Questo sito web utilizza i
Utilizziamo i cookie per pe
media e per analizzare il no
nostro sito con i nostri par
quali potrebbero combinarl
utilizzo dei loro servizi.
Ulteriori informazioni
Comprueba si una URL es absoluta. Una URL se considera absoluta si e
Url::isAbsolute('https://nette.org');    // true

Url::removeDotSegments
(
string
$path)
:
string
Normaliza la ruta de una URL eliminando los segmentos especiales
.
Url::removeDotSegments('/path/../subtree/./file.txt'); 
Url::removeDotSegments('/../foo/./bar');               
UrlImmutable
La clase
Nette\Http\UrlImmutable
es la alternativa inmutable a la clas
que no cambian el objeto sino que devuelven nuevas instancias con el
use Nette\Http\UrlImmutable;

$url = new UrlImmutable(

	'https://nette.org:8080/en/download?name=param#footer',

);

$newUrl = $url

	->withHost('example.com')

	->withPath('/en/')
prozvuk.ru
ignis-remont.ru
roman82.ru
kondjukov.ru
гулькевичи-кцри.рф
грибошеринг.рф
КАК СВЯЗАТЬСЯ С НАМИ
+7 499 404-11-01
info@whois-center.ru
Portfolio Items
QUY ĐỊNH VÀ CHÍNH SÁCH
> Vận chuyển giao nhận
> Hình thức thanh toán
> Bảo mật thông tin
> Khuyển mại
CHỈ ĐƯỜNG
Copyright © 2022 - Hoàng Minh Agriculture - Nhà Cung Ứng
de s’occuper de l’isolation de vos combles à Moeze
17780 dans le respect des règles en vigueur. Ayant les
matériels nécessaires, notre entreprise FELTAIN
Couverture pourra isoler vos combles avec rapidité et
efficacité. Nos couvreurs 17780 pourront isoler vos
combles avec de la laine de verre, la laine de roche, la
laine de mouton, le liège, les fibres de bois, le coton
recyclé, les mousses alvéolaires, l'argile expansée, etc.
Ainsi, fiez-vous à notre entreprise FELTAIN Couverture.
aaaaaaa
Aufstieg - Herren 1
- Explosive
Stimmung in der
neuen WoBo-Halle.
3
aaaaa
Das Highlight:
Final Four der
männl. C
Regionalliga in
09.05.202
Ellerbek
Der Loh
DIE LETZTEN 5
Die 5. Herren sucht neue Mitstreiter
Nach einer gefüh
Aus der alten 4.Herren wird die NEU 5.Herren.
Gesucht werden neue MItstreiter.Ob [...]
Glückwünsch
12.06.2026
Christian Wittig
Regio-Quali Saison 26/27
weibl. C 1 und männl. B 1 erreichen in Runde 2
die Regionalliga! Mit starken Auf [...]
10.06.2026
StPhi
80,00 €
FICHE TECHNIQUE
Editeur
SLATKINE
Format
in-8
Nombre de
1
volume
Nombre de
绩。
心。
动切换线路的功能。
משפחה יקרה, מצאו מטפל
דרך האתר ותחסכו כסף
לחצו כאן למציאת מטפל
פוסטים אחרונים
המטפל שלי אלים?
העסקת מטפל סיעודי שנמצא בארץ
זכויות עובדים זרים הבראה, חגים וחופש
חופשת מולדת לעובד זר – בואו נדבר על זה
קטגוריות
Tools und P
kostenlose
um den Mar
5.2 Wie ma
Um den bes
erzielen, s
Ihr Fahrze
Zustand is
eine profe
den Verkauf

----------------

What is required: This exercise calls for every record to be restated word for word.

Exercise answer:
Questo sito web utilizza i
Utilizziamo i cookie per pe
media e per analizzare il no
nostro sito con i nostri par
quali potrebbero combinarl
utilizzo dei loro servizi.
Ulteriori informazioni
Comprueba si una URL es absoluta. Una URL se considera absoluta si e
Url::isAbsolute('https://nette.org');    // true

Url::removeDotSegments
(
string
$path)
:
string
Normaliza la ruta de una URL eliminando los segmentos especiales
.
Url::removeDotSegments('/path/../subtree/./file.txt'); 
Url::removeDotSegments('/../foo/./bar');               
UrlImmutable
La clase
Nette\Http\UrlImmutable
es la alternativa inmutable a la clas
que no cambian el objeto sino que devuelven nuevas instancias con el
use Nette\Http\UrlImmutable;

$url = new UrlImmutable(

	'https://nette.org:8080/en/download?name=param#footer',

);

$newUrl = $url

	->withHost('example.com')

	->withPath('/en/')
prozvuk.ru
ignis-remont.ru
roman82.ru
kondjukov.ru
гулькевичи-кцри.рф
грибошеринг.рф
КАК СВЯЗАТЬСЯ С НАМИ
+7 499 404-11-01
info@whois-center.ru
Portfolio Items
QUY ĐỊNH VÀ CHÍNH SÁCH
> Vận chuyển giao nhận
> Hình thức thanh toán
> Bảo mật thông tin
> Khuyển mại
CHỈ ĐƯỜNG
Copyright © 2022 - Hoàng Minh Agriculture - Nhà Cung Ứng
de s’occuper de l’isolation de vos combles à Moeze
17780 dans le respect des règles en vigueur. Ayant les
matériels nécessaires, notre entreprise FELTAIN
Couverture pourra isoler vos combles avec rapidité et
efficacité. Nos couvreurs 17780 pourront isoler vos
combles avec de la laine de verre, la laine de roche, la
laine de mouton, le liège, les fibres de bois, le coton
recyclé, les mousses alvéolaires, l'argile expansée, etc.
Ainsi, fiez-vous à notre entreprise FELTAIN Couverture.
aaaaaaa
Aufstieg - Herren 1
- Explosive
Stimmung in der
neuen WoBo-Halle.
3
aaaaa
Das Highlight:
Final Four der
männl. C
Regionalliga in
09.05.202
Ellerbek
Der Loh
DIE LETZTEN 5
Die 5. Herren sucht neue Mitstreiter
Nach einer gefüh
Aus der alten 4.Herren wird die NEU 5.Herren.
Gesucht werden neue MItstreiter.Ob [...]
Glückwünsch
12.06.2026
Christian Wittig
Regio-Quali Saison 26/27
weibl. C 1 und männl. B 1 erreichen in Runde 2
die Regionalliga! Mit starken Auf [...]
10.06.2026
StPhi
80,00 €
FICHE TECHNIQUE
Editeur
SLATKINE
Format
in-8
Nombre de
1
volume
Nombre de
绩。
心。
动切换线路的功能。
משפחה יקרה, מצאו מטפל
דרך האתר ותחסכו כסף
לחצו כאן למציאת מטפל
פוסטים אחרונים
המטפל שלי אלים?
העסקת מטפל סיעודי שנמצא בארץ
זכויות עובדים זרים הבראה, חגים וחופש
חופשת מולדת לעובד זר – בואו נדבר על זה
קטגוריות
Tools und P
kostenlose
um den Mar
5.2 Wie ma
Um den bes
erzielen, s
Ihr Fahrze
Zustand is
eine profe
den Verkauf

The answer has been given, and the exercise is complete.